Smart tech, people and competition
Updated: Oct 28, 2020
Automation is becoming more capable, reliable and less expensive to deploy. Autonomous and semi-autonomous systems are doing things that were science fiction a few generations ago. These include: intricate surgeries, flying airplanes, driving cars, cooking hamburgers, cleaning homes and running industrial operations. Smart systems analyze economic performance, stock markets, legal strategies and the data at the heart of theoretical physics.
Technologists and economists have long asserted that technological progress is a net positive for employment. Empirical data supported this view. Innovative technologies generally created larger numbers of better paying more interesting jobs. Workers developed new, more demanding skills. Physical labor diminished relative to higher skill, more intellectually demanding work. We should expect, therefore, that smart technologies like automation and AI will do the same – Right? This time the impacts are more difficult to predict because many jobs created by these innovative technologies require fewer skills, smarts, education and experience. Smart systems are performing increasingly complicated, intellectually demanding work, and often de-skilling, not up-skilling the human workforce.
For example, people can’t compete with computers when it comes to processing and crunching large volumes of data.
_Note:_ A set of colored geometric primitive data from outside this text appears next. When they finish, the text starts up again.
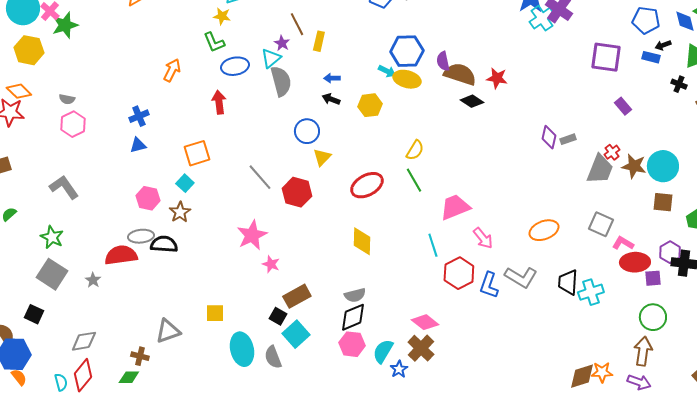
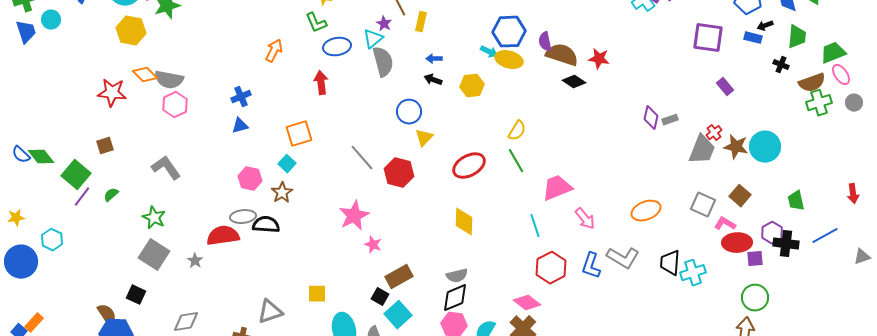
orange diamond: (19, 91) -> (145, 75), moved
gray semicircle: (67, 99) -> (169, 80), size x1.8
brown square: (663, 202) -> (740, 196), moved, turned 35
red hexagon: (459, 273) -> (551, 268), moved

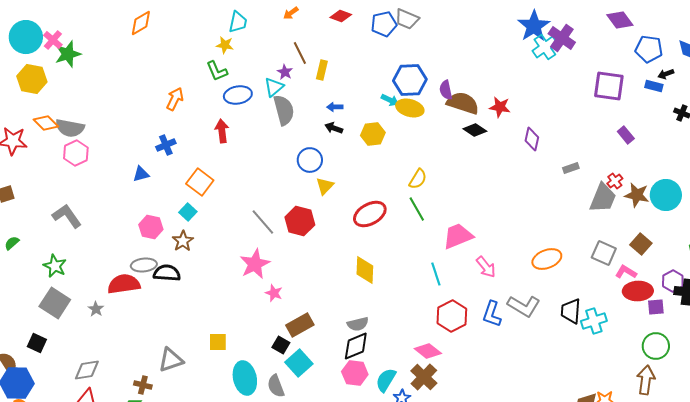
blue cross: (241, 97) -> (166, 145), moved
purple diamond: (651, 118) -> (532, 139), moved
orange square: (299, 134) -> (200, 182), turned -36
gray line: (362, 158) -> (263, 222), moved

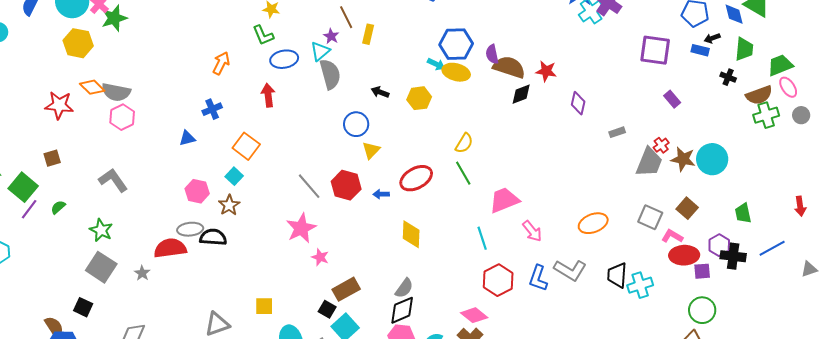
blue arrow: (335, 107) -> (381, 194), moved
black diamond: (475, 130) -> (521, 94), turned -55
gray semicircle: (358, 324) -> (404, 288), turned -40

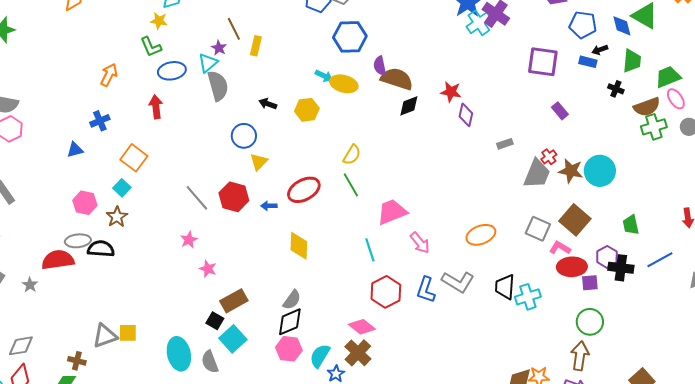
blue hexagon: (456, 44) -> (350, 37), moved
red star: (546, 71) -> (451, 92), moved
brown square: (687, 208) -> (575, 220), size x1.4
pink star: (301, 228) -> (189, 240), size x0.6
yellow square: (264, 306) -> (128, 333), moved

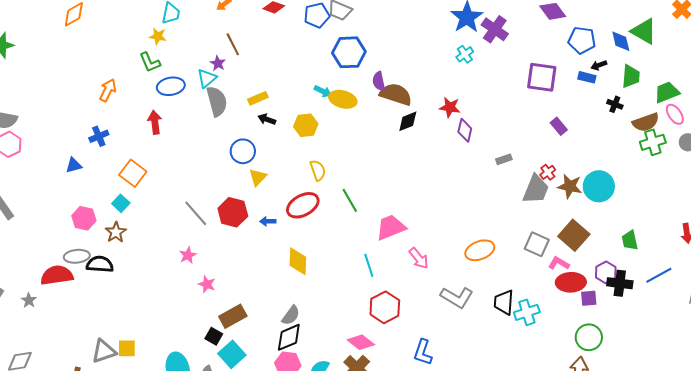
cyan cross: (479, 23) -> (465, 54), moved, size x0.7
yellow rectangle: (256, 46) -> (258, 98), moved, turned 54
yellow semicircle: (352, 155) -> (318, 170), moved, turned -50
blue L-shape: (426, 290) -> (423, 352), moved

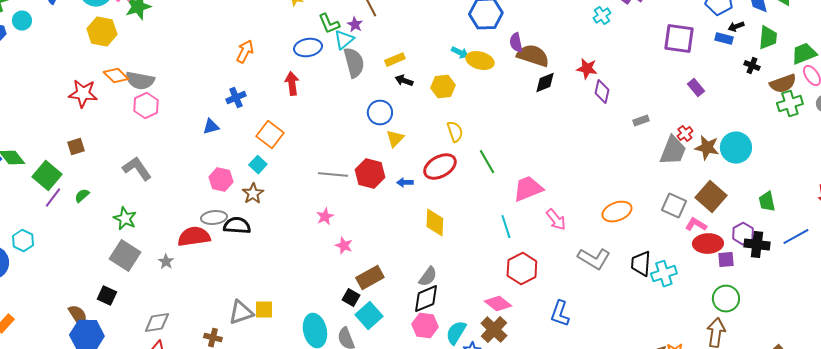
green L-shape: (150, 62) -> (329, 24), moved
gray line: (196, 213) -> (333, 175), turned -44

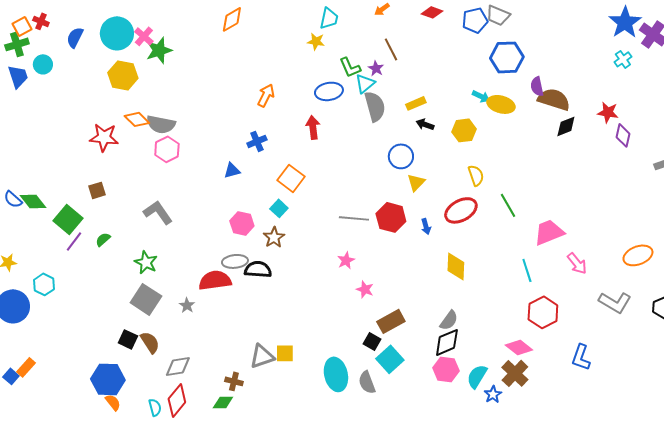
blue arrow: (405, 183) -> (426, 226), turned -105
brown semicircle: (78, 316) -> (150, 342), moved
So, it’s not surprising that raw data analysis is usually done by databases and software. Higher end analysis has traditionally been done by trained analysts using software as tools to facilitate time consuming, technically demanding work. It’s another example of technology automating lower end functions to free up people for more demanding work. Smart technologies are challenging this calculus. AI and machine learning are taking data processing and analysis much further by identifying the implications of current trends and predicting future ones. They are replacing trained human analysts in these sophisticated, intellectually demanding jobs. In this context, there are few if any higher-level work for trained, intellectually gifted human analysts. They already represented the top echelon in the field. Unlike previous analytical support systems that served as tools to improve human performance, many smart systems are replacing knowledge workers altogether.
These trends are increasing concerns that automation and smart systems will create high rates of structural unemployment. After all – Why would companies rely on human labor when they can restructure jobs and let smart systems do most of the physical and intellectual work? It’s a simple concept that is not so simple in practice. Automating some jobs with high intellectual content may be unavoidable but relinquishing human analytical, creative and decision-making capabilities can be risky. The challenge for companies is to identify the best mix of human capabilities and emerging smart systems. In this context, technology is often an equalizer, not a differentiator because it is affordable and available to all competitors. Differentiation and competitive advantage emerge from synergies of people and technology that are more than the simple sum of their parts.
Smart technologies are challenging business leaders in ways few had anticipated. CEOs are leading organizations that must continuously adjust the balance between human and smart systems capabilities. It often involves restructuring organizations, and changing management and leadership styles. New thinking must be translated into budget and decision-making authority. These changes affect talent acquisition and employee retention, development and training. The focus is on achieving human and technological leadership. It’s a strategy supported by experience and research across national and international markets. For example, a multi-year MIT led international study of companies with revenues greater than 50 million dollars found that the most profitable had developed technological capabilities and human leadership. Most conducted continuous, targeted experiments and supported creative entrepreneurship across the enterprise. For the best companies, human capital was as indispensable to competitive advantage as the most innovative technologies.
Summary and implications
Disruptive technological innovations are accelerating. The latest waves are driving automation, artificial intelligence and machine learning out of high tech and into general commerce. Smart technologies are transforming how business gets done and, in the process, the role of human beings in the enterprise. Established businesses are struggling to adapt. New businesses with innovative business models compatible with smart technologies are emerging. These changes will be as disruptive in the years ahead as the Internet was a generation ago. History suggests that spectacularly successful companies will emerge, along with many catastrophic failures. Interestingly, while disruptive technologies will be the drivers of change, it will be human capital that determines which companies succeed and which ones stumble into oblivion.